Hi, I am running into a memory leak when I try to run model inference in parallel using pythons multiprocessing library. I am using a recurrent model of which I got the code a few years ago, I am trying to speed up the inference using parallel processing.
Here is what I do:
I have a dataset which is just a list of numpy arrays. This dataset I pass to the model doing
worker_with_model = partial(GetModelPrediction, model=model)
t0 = time.time()
with multiprocessing.Pool(processes=num_workers, maxtasksperchild=1) as pool:
predictions = pool.map(worker_with_model, dataset, chunksize=1)

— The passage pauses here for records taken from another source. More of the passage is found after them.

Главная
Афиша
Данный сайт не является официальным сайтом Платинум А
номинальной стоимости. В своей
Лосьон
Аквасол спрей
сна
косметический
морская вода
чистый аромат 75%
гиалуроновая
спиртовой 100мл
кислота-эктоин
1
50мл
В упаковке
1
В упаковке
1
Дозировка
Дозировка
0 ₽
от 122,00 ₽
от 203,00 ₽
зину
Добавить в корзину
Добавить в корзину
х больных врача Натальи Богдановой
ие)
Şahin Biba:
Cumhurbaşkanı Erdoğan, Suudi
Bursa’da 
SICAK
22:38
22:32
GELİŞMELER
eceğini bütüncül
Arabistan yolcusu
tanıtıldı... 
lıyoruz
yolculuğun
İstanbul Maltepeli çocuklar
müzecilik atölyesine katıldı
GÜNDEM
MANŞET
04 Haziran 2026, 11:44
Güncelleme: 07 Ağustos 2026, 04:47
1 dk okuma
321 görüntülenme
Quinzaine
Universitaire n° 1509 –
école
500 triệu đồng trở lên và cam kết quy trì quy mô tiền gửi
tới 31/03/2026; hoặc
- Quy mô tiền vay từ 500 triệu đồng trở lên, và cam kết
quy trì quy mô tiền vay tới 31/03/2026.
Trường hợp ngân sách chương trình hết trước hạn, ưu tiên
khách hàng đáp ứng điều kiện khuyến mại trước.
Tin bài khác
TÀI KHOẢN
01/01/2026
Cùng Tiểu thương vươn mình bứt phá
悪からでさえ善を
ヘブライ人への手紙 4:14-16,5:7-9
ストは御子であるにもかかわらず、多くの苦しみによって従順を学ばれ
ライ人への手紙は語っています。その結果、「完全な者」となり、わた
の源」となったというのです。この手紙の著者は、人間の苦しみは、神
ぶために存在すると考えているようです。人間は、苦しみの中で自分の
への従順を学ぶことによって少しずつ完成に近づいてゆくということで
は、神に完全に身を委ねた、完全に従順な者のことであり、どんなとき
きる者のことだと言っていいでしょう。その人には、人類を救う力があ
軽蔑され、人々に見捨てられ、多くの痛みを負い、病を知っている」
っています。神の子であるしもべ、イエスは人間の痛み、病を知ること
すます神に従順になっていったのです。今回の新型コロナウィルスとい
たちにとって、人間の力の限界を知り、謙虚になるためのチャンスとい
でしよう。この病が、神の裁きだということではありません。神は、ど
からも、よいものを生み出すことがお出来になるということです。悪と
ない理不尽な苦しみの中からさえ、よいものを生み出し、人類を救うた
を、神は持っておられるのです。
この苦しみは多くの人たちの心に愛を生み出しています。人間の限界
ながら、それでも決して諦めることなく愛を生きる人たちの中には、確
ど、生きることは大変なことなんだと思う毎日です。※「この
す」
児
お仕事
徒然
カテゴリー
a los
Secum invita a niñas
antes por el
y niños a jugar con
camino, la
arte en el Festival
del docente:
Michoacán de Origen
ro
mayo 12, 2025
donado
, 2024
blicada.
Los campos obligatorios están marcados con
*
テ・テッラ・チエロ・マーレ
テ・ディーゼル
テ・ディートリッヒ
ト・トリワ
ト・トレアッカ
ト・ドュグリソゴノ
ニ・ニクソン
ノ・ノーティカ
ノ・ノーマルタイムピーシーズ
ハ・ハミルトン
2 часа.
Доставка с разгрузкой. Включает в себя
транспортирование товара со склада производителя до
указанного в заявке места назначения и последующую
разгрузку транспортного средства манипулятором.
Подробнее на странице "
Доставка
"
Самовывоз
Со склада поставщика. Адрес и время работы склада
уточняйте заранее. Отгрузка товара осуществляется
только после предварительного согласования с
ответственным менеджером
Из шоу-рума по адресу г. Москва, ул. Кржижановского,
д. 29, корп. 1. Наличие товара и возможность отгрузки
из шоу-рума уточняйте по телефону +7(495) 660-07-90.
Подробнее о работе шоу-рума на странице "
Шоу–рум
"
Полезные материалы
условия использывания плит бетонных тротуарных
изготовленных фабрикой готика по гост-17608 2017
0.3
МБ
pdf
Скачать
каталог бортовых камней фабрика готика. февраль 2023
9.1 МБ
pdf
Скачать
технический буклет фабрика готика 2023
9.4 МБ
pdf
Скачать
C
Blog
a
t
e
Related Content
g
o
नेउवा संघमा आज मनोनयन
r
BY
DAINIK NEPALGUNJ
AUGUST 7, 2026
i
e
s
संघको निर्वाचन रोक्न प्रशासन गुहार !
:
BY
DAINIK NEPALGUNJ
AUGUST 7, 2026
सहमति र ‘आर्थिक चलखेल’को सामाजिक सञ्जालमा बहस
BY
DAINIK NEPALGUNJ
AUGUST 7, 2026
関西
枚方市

def GetModelPrediction(file, model):
pred = GetPrediction(model, torch.from_numpy(file["EP"]))
return pred
def GetPrediction(model, EP):
if model:
if (type(model).__name__ == "FRAE"): # this is always true in my current case
with torch.no_grad():
pred = model.evaluate(EP)
else:
pred = model(EP)
pred = pred.detach().numpy()
pred = postProcess(pred)
pred = pred.T
return pred
My model looks like this:
class FRAE(nn.Module): # feedback recurrent autoencoder
def __init__(self, recurrent_timesteps=1, neurons_per_layer=[22, 30, 14, 5], hidden_size=22, quant=None):
super().__init__()
self.hidden_size = hidden_size * recurrent_timesteps
self.recurrent_timesteps = recurrent_timesteps
self.neurons_per_layer = neurons_per_layer
self.quant = quant
self.new_hidden = self.initHidden()
# build layers according to list neurons_per_layer
# encoder
layers_enc = []
for i in range(len(neurons_per_layer) - 1):
# first layer takes input and hidden vector
if(i == 0):
layers_enc.append(nn.Linear(neurons_per_layer[i] + self.hidden_size, neurons_per_layer[i + 1]))
else:
layers_enc.append(nn.Linear(neurons_per_layer[i], neurons_per_layer[i + 1]))

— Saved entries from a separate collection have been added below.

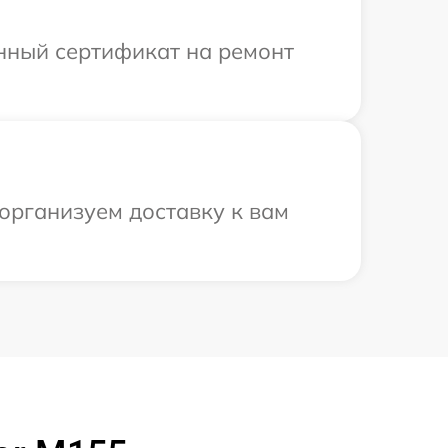
енный сертификат на ремонт
организуем доставку к вам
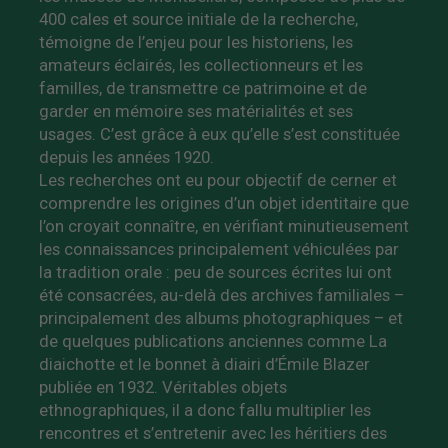
400 cales et source initiale de la recherche,
témoigne de l’enjeu pour les historiens, les
amateurs éclairés, les collectionneurs et les
familles, de transmettre ce patrimoine et de
garder en mémoire ses matérialités et ses
usages. C’est grâce à eux qu’elle s’est constituée
depuis les années 1920.
Les recherches ont eu pour objectif de cerner et
comprendre les origines d’un objet identitaire que
l’on croyait connaître, en vérifiant minutieusement
les connaissances principalement véhiculées par
la tradition orale : peu de sources écrites lui ont
été consacrées, au-delà des archives familiales –
principalement des albums photographiques – et
de quelques publications anciennes comme La
diaichotte et le bonnet à diairi d’Émile Blazer
publiée en 1932. Véritables objets
ethnographiques, il a donc fallu multiplier les
rencontres et s’entretenir avec les héritiers des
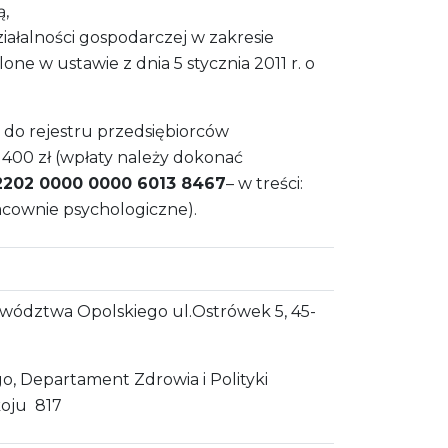
ą,
iałalności gospodarczej w zakresie
e w ustawie z dnia 5 stycznia 2011 r. o
 do rejestru przedsiębiorców
400 zł (wpłaty należy dokonać
2202 0000 0000 6013 8467
– w treści:
acownie psychologiczne).
wództwa Opolskiego ul.Ostrówek 5, 45-
, Departament Zdrowia i Polityki
koju 817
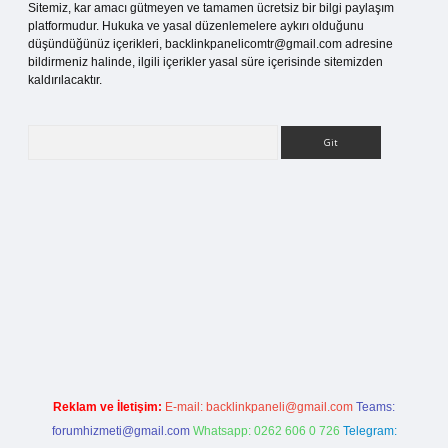
Sitemiz, kar amacı gütmeyen ve tamamen ücretsiz bir bilgi paylaşım
platformudur. Hukuka ve yasal düzenlemelere aykırı olduğunu
düşündüğünüz içerikleri,
backlinkpanelicomtr@gmail.com
adresine
bildirmeniz halinde, ilgili içerikler yasal süre içerisinde sitemizden
kaldırılacaktır.
Arama
 bahis sitesi
Reklam ve İletişim:
E-mail:
backlinkpaneli@gmail.com
Teams:
forumhizmeti@gmail.com
Whatsapp: 0262 606 0 726
Telegram:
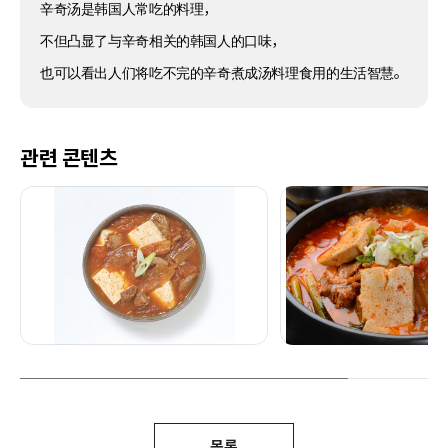
辛奇汤是韩国人常吃的料理，
不但凸显了与辛奇相关的韩国人的口味，
也可以看出人们将吃不完的辛奇煮成汤料理食用的生活智慧。
관련 콘텐츠
목록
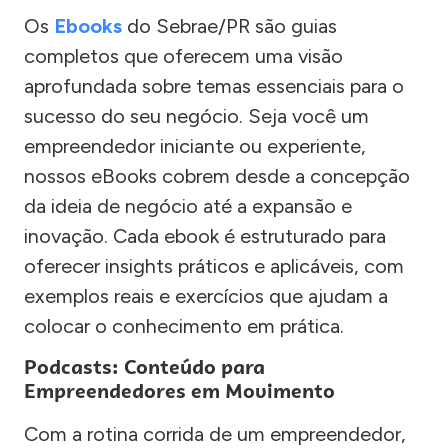
Os
Ebooks
do Sebrae/PR são guias
completos que oferecem uma visão
aprofundada sobre temas essenciais para o
sucesso do seu negócio. Seja você um
empreendedor iniciante ou experiente,
nossos eBooks cobrem desde a concepção
da ideia de negócio até a expansão e
inovação. Cada ebook é estruturado para
oferecer insights práticos e aplicáveis, com
exemplos reais e exercícios que ajudam a
colocar o conhecimento em prática.
Podcasts: Conteúdo para
Empreendedores em Movimento
Com a rotina corrida de um empreendedor,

layers_enc.append(nn.SiLU())
# decoder
neurons_per_layer_rev = neurons_per_layer[::-1]
layers_dec = []
for i in range(len(neurons_per_layer) - 1):
# first layer takes input and hidden vector
if(i==0):
layers_dec.append(nn.Linear(neurons_per_layer_rev[i] + self.hidden_size, neurons_per_layer_rev[i + 1]))

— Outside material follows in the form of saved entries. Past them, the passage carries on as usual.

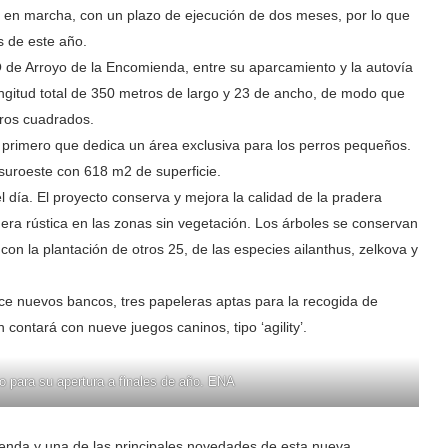
 en marcha, con un plazo de ejecución de dos meses, por lo que
s de este año.
SO de Arroyo de la Encomienda, entre su aparcamiento y la autovía
ngitud total de 350 metros de largo y 23 de ancho, de modo que
tros cuadrados.
 primero que dedica un área exclusiva para los perros pequeños.
suroeste con 618 m2 de superficie.
l día. El proyecto conserva y mejora la calidad de la pradera
dera rústica en las zonas sin vegetación. Los árboles se conservan
con la plantación de otros 25, de las especies ailanthus, zelkova y
rece nuevos bancos, tres papeleras aptas para la recogida de
contará con nueve juegos caninos, tipo ‘agility’.
o para su apertura a finales de año. ENA
ienda y una de las principales novedades de esta nueva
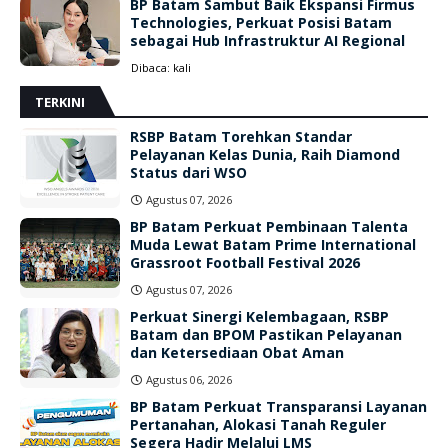
BP Batam Sambut Baik Ekspansi Firmus
Technologies, Perkuat Posisi Batam
sebagai Hub Infrastruktur AI Regional
Dibaca:
kali
TERKINI
RSBP Batam Torehkan Standar
Pelayanan Kelas Dunia, Raih Diamond
Status dari WSO
Agustus 07, 2026
BP Batam Perkuat Pembinaan Talenta
Muda Lewat Batam Prime International
Grassroot Football Festival 2026
Agustus 07, 2026
Perkuat Sinergi Kelembagaan, RSBP
Batam dan BPOM Pastikan Pelayanan
dan Ketersediaan Obat Aman
Agustus 06, 2026
BP Batam Perkuat Transparansi Layanan
Pertanahan, Alokasi Tanah Reguler
Segera Hadir Melalui LMS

layers_dec.append(nn.SiLU())
else:
layers_dec.append(nn.Linear(neurons_per_layer_rev[i], neurons_per_layer_rev[i + 1]))
if(i == len(neurons_per_layer) - 2):
layers_dec.append(nn.Tanh())
else:
layers_dec.append(nn.SiLU())
self.encoder = nn.Sequential(*layers_enc)
self.decoder = nn.Sequential(*layers_dec)
def forward(self, x, hidden):
combined_enc = torch.cat((x, hidden))
encoded = self.encoder(combined_enc)
if self.quant:
encoded = encoded.detach().numpy()
encoded = np.reshape(encoded, (1, self.neurons_per_layer[-1]))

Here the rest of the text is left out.